**Exercise goal**. Retype, exactly as they appear below, the lines between the line holding "Лаборатория для производства печатных" and the line holding "Аппаратно-программный комплекс для чтения и", both ends included.

(Dataset entries)
_ _ _ _ _ _ _

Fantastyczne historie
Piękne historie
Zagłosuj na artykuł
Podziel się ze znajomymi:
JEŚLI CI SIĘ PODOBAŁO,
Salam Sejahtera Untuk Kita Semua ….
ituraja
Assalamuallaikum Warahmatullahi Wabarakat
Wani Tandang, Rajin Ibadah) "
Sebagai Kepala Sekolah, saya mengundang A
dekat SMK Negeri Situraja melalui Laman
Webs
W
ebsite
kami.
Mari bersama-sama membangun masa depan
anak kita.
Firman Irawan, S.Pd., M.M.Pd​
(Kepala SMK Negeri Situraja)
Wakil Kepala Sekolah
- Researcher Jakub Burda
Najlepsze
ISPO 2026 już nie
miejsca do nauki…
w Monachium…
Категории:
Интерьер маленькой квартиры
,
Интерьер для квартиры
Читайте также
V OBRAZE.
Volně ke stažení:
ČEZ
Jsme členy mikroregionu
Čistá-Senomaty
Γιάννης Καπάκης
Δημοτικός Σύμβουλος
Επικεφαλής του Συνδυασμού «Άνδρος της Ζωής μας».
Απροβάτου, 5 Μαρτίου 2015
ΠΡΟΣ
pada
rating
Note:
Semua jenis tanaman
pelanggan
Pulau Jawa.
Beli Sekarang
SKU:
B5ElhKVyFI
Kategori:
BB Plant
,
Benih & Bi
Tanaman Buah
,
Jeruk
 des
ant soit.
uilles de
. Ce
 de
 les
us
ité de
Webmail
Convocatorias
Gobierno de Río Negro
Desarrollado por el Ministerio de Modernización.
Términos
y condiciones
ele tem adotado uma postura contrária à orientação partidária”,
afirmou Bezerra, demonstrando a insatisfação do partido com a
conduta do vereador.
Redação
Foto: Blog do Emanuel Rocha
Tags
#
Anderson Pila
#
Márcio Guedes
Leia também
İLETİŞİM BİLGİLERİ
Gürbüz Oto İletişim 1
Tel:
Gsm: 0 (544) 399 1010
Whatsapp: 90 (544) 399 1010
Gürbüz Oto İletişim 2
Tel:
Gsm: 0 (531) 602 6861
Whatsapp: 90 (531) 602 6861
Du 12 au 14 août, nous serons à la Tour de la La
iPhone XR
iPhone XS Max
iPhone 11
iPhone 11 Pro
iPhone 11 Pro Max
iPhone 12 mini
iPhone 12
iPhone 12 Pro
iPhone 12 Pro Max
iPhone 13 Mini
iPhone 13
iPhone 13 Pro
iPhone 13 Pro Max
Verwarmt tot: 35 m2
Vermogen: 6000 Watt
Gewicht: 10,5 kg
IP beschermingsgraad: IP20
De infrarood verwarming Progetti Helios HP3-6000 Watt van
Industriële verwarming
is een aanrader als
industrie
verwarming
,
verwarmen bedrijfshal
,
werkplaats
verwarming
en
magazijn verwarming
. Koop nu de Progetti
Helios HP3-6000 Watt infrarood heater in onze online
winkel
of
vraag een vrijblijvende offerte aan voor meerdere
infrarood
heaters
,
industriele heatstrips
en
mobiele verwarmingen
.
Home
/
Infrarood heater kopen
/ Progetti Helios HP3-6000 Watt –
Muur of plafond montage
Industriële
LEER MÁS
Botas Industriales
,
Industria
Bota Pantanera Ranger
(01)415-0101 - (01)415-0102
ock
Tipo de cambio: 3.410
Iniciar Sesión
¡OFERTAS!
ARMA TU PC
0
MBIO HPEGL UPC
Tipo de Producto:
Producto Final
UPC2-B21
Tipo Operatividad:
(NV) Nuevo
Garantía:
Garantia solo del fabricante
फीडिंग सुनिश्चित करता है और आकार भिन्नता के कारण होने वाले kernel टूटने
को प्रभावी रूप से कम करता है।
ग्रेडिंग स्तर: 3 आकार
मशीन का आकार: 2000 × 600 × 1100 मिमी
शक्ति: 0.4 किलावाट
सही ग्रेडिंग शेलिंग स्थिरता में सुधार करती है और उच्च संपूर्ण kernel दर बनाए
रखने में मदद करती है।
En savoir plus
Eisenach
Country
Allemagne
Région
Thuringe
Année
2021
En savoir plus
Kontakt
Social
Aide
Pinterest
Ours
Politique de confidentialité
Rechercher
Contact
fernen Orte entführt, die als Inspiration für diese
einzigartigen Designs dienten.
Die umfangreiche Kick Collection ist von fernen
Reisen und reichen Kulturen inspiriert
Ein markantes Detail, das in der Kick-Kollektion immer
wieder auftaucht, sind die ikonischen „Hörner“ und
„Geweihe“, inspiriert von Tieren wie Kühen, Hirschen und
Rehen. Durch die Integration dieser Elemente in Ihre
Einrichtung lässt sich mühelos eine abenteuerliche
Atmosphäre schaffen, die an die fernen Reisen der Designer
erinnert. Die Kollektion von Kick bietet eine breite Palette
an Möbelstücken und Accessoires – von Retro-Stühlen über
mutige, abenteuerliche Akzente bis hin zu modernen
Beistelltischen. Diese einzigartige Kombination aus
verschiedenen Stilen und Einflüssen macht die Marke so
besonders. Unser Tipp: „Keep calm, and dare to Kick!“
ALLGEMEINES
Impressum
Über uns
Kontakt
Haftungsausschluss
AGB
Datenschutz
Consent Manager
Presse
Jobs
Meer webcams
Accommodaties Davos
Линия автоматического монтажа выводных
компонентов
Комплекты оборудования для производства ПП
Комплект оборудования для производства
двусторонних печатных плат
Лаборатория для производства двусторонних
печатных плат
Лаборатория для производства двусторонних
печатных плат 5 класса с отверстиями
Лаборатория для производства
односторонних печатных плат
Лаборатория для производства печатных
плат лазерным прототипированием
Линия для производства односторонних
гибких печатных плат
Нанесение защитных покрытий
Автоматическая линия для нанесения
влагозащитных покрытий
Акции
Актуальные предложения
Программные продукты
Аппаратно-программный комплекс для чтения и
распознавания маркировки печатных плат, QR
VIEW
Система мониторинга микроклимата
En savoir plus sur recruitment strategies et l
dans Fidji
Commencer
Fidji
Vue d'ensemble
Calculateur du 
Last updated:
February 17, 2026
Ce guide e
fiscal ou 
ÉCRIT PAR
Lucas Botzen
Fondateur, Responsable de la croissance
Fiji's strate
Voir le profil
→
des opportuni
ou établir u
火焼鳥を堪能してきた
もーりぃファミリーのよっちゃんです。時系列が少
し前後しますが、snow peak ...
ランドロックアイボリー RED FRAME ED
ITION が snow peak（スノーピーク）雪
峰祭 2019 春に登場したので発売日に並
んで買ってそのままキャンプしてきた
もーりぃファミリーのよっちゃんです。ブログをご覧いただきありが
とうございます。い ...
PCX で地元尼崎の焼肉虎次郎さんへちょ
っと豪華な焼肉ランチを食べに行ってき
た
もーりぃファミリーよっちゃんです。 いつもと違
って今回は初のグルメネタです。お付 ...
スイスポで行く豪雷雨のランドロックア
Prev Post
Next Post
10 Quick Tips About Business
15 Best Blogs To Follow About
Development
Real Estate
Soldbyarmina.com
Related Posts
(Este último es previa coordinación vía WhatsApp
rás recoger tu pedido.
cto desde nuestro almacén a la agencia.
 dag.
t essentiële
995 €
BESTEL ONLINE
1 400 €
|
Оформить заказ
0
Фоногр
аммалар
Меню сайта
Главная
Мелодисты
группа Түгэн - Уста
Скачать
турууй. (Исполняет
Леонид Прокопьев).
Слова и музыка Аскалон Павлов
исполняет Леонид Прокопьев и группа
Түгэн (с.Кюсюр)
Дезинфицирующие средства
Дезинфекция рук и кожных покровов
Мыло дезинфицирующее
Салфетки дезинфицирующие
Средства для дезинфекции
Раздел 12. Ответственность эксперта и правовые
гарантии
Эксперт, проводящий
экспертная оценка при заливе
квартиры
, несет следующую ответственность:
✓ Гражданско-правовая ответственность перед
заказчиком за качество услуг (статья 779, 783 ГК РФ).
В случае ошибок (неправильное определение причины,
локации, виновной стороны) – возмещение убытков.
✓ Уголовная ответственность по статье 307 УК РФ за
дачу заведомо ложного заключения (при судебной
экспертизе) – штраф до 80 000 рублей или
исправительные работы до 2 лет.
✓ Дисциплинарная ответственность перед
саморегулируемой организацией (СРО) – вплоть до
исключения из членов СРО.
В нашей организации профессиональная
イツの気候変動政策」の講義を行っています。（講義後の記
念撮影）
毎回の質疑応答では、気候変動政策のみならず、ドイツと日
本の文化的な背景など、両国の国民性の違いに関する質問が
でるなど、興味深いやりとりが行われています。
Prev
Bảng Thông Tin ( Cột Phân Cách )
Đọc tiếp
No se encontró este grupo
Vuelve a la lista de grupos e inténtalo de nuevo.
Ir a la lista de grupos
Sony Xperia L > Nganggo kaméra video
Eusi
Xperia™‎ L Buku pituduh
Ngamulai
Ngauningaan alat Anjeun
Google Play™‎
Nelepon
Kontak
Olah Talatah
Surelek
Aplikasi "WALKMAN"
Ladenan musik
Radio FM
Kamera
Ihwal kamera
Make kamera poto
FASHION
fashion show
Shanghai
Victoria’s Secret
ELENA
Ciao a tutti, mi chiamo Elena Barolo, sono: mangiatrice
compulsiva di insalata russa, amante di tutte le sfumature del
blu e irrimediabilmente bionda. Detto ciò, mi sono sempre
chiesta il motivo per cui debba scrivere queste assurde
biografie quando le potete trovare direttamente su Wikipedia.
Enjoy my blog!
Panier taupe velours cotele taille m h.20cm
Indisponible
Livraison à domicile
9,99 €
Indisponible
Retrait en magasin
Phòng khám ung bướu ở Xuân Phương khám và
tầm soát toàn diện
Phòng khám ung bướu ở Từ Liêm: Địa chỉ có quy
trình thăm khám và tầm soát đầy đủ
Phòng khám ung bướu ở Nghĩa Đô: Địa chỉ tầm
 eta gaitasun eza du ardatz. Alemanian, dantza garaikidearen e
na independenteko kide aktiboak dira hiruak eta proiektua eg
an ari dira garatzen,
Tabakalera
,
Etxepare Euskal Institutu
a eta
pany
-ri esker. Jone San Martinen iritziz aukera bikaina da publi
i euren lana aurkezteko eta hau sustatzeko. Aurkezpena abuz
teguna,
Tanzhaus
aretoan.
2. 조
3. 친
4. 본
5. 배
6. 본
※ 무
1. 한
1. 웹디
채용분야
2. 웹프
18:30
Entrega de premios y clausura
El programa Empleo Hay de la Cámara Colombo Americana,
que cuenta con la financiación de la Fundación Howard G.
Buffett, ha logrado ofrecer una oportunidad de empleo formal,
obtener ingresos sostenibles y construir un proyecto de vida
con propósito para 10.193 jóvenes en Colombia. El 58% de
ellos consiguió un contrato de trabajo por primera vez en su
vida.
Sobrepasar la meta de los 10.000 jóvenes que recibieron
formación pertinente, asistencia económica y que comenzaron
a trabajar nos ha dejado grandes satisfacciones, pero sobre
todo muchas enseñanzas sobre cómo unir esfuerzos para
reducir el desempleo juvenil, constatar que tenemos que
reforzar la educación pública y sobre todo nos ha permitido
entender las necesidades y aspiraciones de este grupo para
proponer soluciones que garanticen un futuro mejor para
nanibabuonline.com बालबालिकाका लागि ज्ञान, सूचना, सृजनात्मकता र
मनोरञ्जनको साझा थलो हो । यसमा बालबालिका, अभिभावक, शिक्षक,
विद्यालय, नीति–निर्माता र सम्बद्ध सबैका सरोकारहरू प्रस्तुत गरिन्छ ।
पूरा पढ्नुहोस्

_ _ _ _ _ _ _

**Task solution**.
Лаборатория для производства печатных
плат лазерным прототипированием
Линия для производства односторонних
гибких печатных плат
Нанесение защитных покрытий
Автоматическая линия для нанесения
влагозащитных покрытий
Акции
Актуальные предложения
Программные продукты
Аппаратно-программный комплекс для чтения и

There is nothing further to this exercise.